Topic: algebras for the continuation monad

fosco (Dec 12 2021 at 15:32):

I was wondering what are the algebras for the continuation monad $X\mapsto B^{B^X}$. Google does not seem to help almost at all, apart from the cryptic sentence here

image.png

I am surprised that the algebras for such a well-known monad are so mysterious to find. Can you tell me more?

My motivation was: find a meaning for algebras, free algebras, and Kleisli composition in the Kleisli category. Understand better the relation between a continuation monad and a two-player game. In case you have information about this as well, feel free to answer!

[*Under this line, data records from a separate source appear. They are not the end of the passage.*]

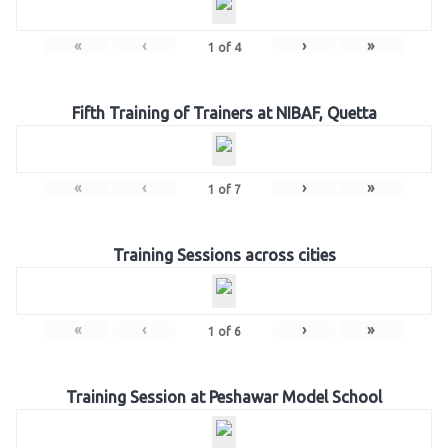
«
‹
›
»
1
of
4
Fifth Training of Trainers at NIBAF, Quetta
«
‹
›
»
1
of
7
Training Sessions across cities
«
‹
›
»
1
of
6
Training Session at Peshawar Model School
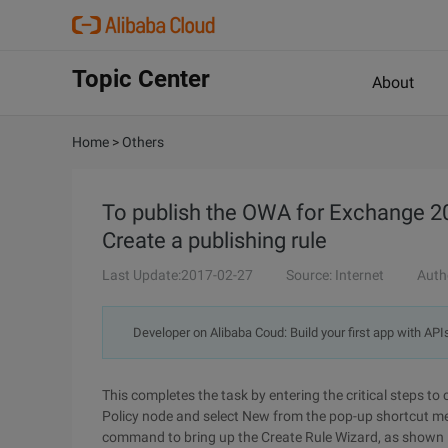
Topic Center
About
Home
>
Others
To publish the OWA for Exchange 20
Create a publishing rule
Last Update:2017-02-27
Source: Internet
Auth
Developer on Alibaba Coud: Build your first app with API
This completes the task by entering the critical steps to 
Policy node and select New from the pop-up shortcut m
command to bring up the Create Rule Wizard, as shown i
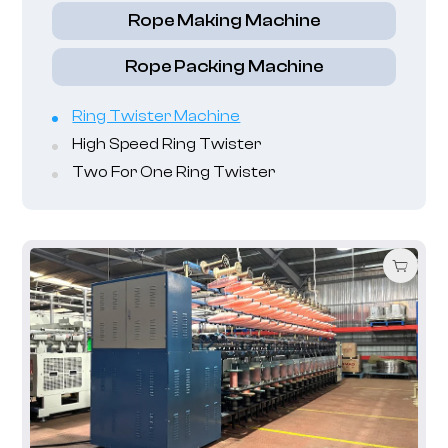
Rope Making Machine
Rope Packing Machine
Ring Twister Machine
High Speed Ring Twister
Two For One Ring Twister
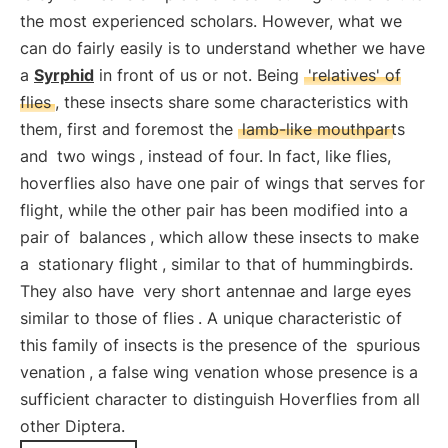
the most experienced scholars. However, what we
can do fairly easily is to understand whether we have
a
Syrphid
in front of us or not. Being
'relatives' of
flies
, these insects share some characteristics with
them, first and foremost the
lamb-like mouthparts
and
two wings
, instead of four. In fact, like flies,
hoverflies also have one pair of wings that serves for
flight, while the other pair has been modified into a
pair of
balances
, which allow these insects to make
a
stationary flight
, similar to that of hummingbirds.
They also have
very short antennae and large eyes
similar to those of flies
. A unique characteristic of
this family of insects is the presence of the
spurious
venation
, a false wing venation whose presence is a
sufficient character to distinguish Hoverflies from all
other Diptera.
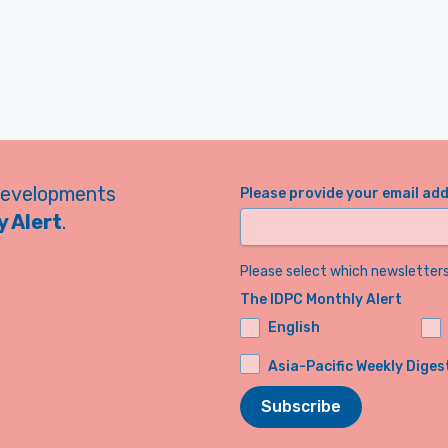
developments
Please provide your email ad
 Alert
.
Please select which newsletters 
The IDPC Monthly Alert
English
Asia-Pacific Weekly Diges
Subscribe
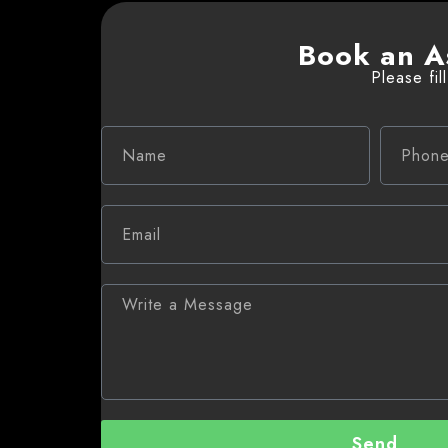
Book an A
Please fil
Send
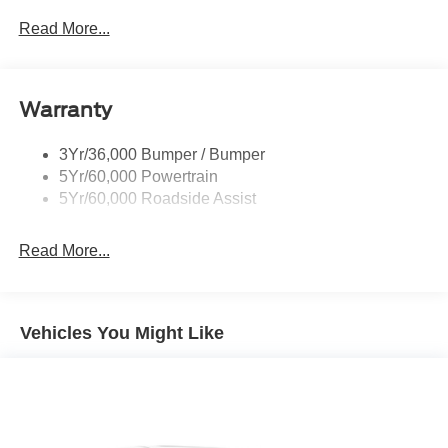
P265/65R All-Terrain Tires
Read More...
Power Liftgate
Roof-Rack Side Rails-Black
Warranty
Skid Plates
Taillamps/Fog Lamps - Led
3Yr/36,000 Bumper / Bumper
Tremor Badging
5Yr/60,000 Powertrain
5Yr/60,000 Roadside Assist
Read More...
Vehicles You Might Like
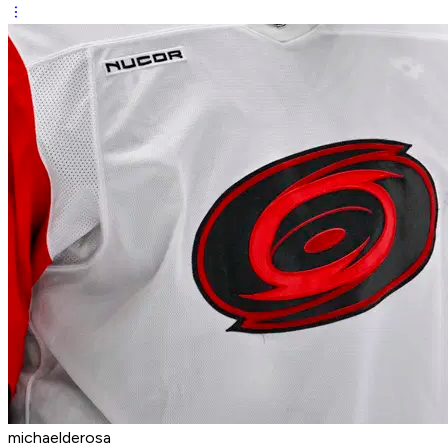
michaelderosa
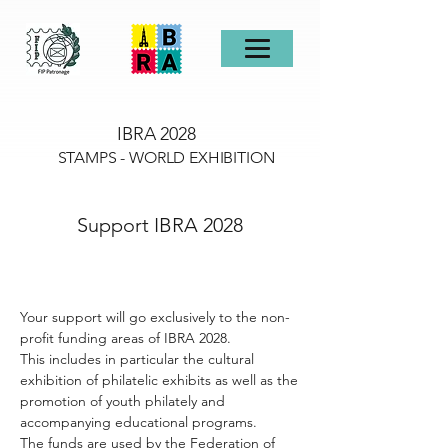
IBRA 2028
STAMPS - WORLD EXHIBITION
Support IBRA 2028
Your support will go exclusively to the non-
profit funding areas of IBRA 2028.
This includes in particular the cultural
exhibition of philatelic exhibits as well as the
promotion of youth philately and
accompanying educational programs.
The funds are used by the Federation of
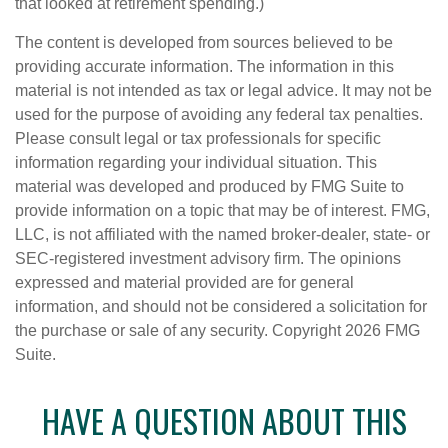
that looked at retirement spending.)
The content is developed from sources believed to be
providing accurate information. The information in this
material is not intended as tax or legal advice. It may not be
used for the purpose of avoiding any federal tax penalties.
Please consult legal or tax professionals for specific
information regarding your individual situation. This
material was developed and produced by FMG Suite to
provide information on a topic that may be of interest. FMG,
LLC, is not affiliated with the named broker-dealer, state- or
SEC-registered investment advisory firm. The opinions
expressed and material provided are for general
information, and should not be considered a solicitation for
the purchase or sale of any security. Copyright
2026 FMG
Suite.
HAVE A QUESTION ABOUT THIS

Jules Hedges (Dec 12 2021 at 17:46):

I have a folklore-y belief from functional programming that virtually nothing is known about general algebras. And a distant memory of a conversation I had with Martín Escardó like 7 years ago when he told me the same, although don't take my word for that

Jules Hedges (Dec 12 2021 at 17:53):

Here https://twitter.com/johncarlosbaez/status/1113951766071074816?s=21 John claims that the EM category of $\mathcal K_2$ is exactly $\mathbf{Set}^{op}$

@CreeepyJoe ... and the Eilenberg-Moore category of the monad hom(hom(-,2),2)): Set -> Set is Set^op! BWAHAHAHA! :smiling_devil:

- John Carlos Baez (@johncarlosbaez)

fosco (Dec 12 2021 at 19:57):

Well, yes, I agree with that; but what is the category of algebras for a generic $B$?

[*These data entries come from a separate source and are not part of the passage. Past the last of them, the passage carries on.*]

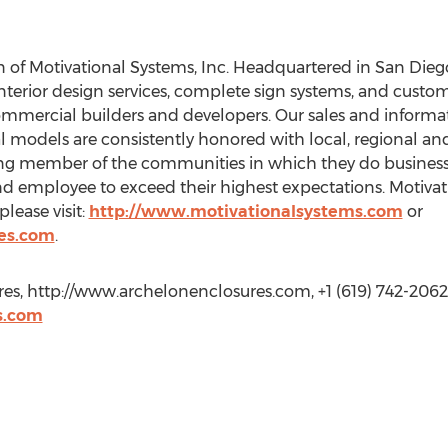
n of Motivational Systems, Inc. Headquartered in San Diego
terior design services, complete sign systems, and custom
commercial builders and developers. Our sales and informa
l models are consistently honored with local, regional and
ing member of the communities in which they do busines
and employee to exceed their highest expectations. Motiva
please visit:
http://www.motivationalsystems.com
or
es.com
.
es, http://www.archelonenclosures.com, +1 (619) 742-2062
s.com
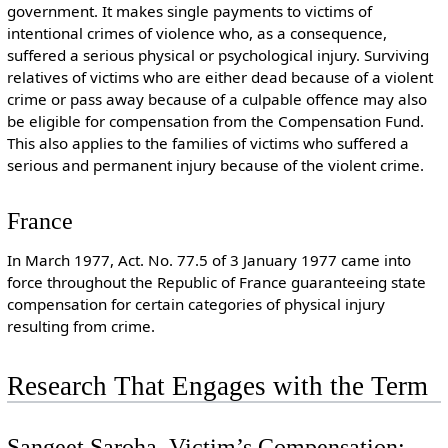
government. It makes single payments to victims of
intentional crimes of violence who, as a consequence,
suffered a serious physical or psychological injury. Surviving
relatives of victims who are either dead because of a violent
crime or pass away because of a culpable offence may also
be eligible for compensation from the Compensation Fund.
This also applies to the families of victims who suffered a
serious and permanent injury because of the violent crime.
France
In March 1977, Act. No. 77.5 of 3 January 1977 came into
force throughout the Republic of France guaranteeing state
compensation for certain categories of physical injury
resulting from crime.
Research That Engages with the Term
Sangeet Saroha, Victim’s Compensation:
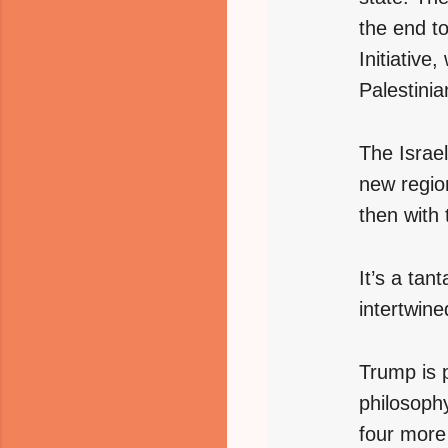
the end t
Initiative,
Palestinia
The Israel
new region
then with 
It’s a tant
intertwine
Trump is p
philosoph
four more 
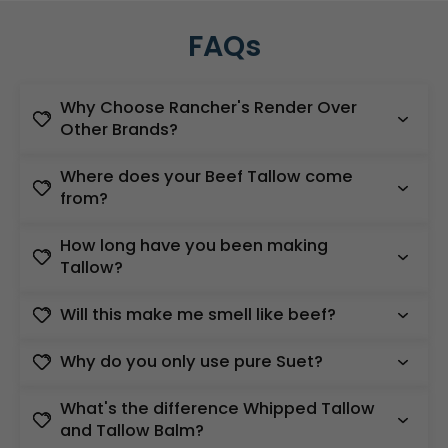
FAQs
Why Choose Rancher's Render Over
Other Brands?
Where does your Beef Tallow come
from?
How long have you been making
Tallow?
Will this make me smell like beef?
Why do you only use pure Suet?
What's the difference Whipped Tallow
and Tallow Balm?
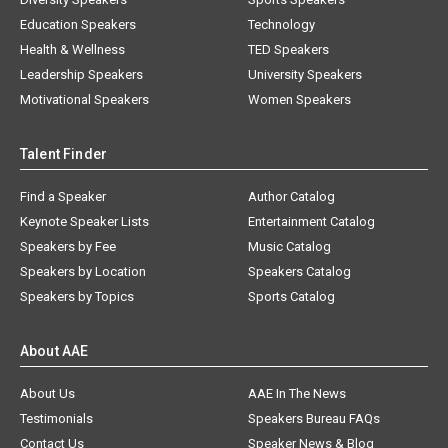
Education Speakers
Technology
Health & Wellness
TED Speakers
Leadership Speakers
University Speakers
Motivational Speakers
Women Speakers
Talent Finder
Find a Speaker
Author Catalog
Keynote Speaker Lists
Entertainment Catalog
Speakers by Fee
Music Catalog
Speakers by Location
Speakers Catalog
Speakers by Topics
Sports Catalog
About AAE
About Us
AAE In The News
Testimonials
Speakers Bureau FAQs
Contact Us
Speaker News & Blog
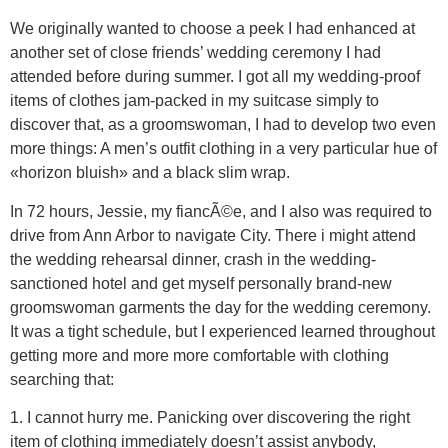
We originally wanted to choose a peek I had enhanced at
another set of close friends’ wedding ceremony I had
attended before during summer. I got all my wedding-proof
items of clothes jam-packed in my suitcase simply to
discover that, as a groomswoman, I had to develop two even
more things: A men’s outfit clothing in a very particular hue of
«horizon bluish» and a black slim wrap.
In 72 hours, Jessie, my fiancÃ©e, and I also was required to
drive from Ann Arbor to navigate City. There i might attend
the wedding rehearsal dinner, crash in the wedding-
sanctioned hotel and get myself personally brand-new
groomswoman garments the day for the wedding ceremony.
It was a tight schedule, but I experienced learned throughout
getting more and more more comfortable with clothing
searching that:
1. I cannot hurry me. Panicking over discovering the right
item of clothing immediately doesn’t assist anybody,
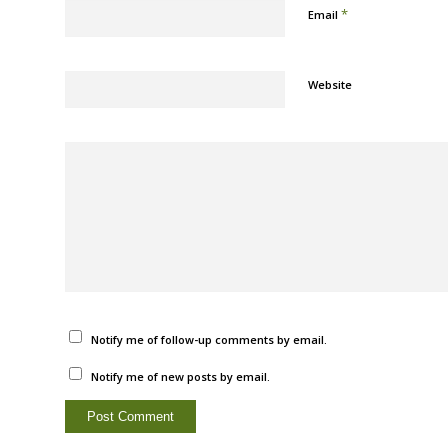
*
Email
Website
Notify me of follow-up comments by email.
Notify me of new posts by email.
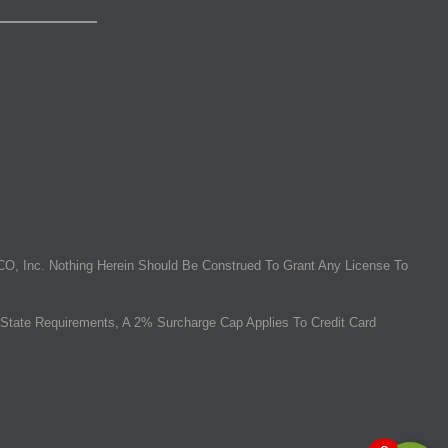
O, Inc. Nothing Herein Should Be Construed To Grant Any License To
State Requirements, A 2% Surcharge Cap Applies To Credit Card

Keith Elliott Peterson (Dec 15 2021 at 01:40):

Jules Hedges said:

Here https://twitter.com/johncarlosbaez/status/1113951766071074816?s=21 John claims that the EM category of $\mathcal K_2$ is exactly $\mathbf{Set}^{op}$

What is meant by 'is exactly' exactly?

Also, I'm having flashbacks from learning about the ultrafilter monad.

Jules Hedges (Dec 15 2021 at 11:30):

Keith Peterson said:

What is meant by 'is exactly' exactly?

By default (ie. when I haven't actually thought about it) I use "is" to mean equivalence of categories

Jules Hedges (Dec 15 2021 at 11:31):

I'd guess it's probably an isomorphism of categories

Nathaniel Virgo (Dec 15 2021 at 12:42):

What are the unit and multipilcation of this monad?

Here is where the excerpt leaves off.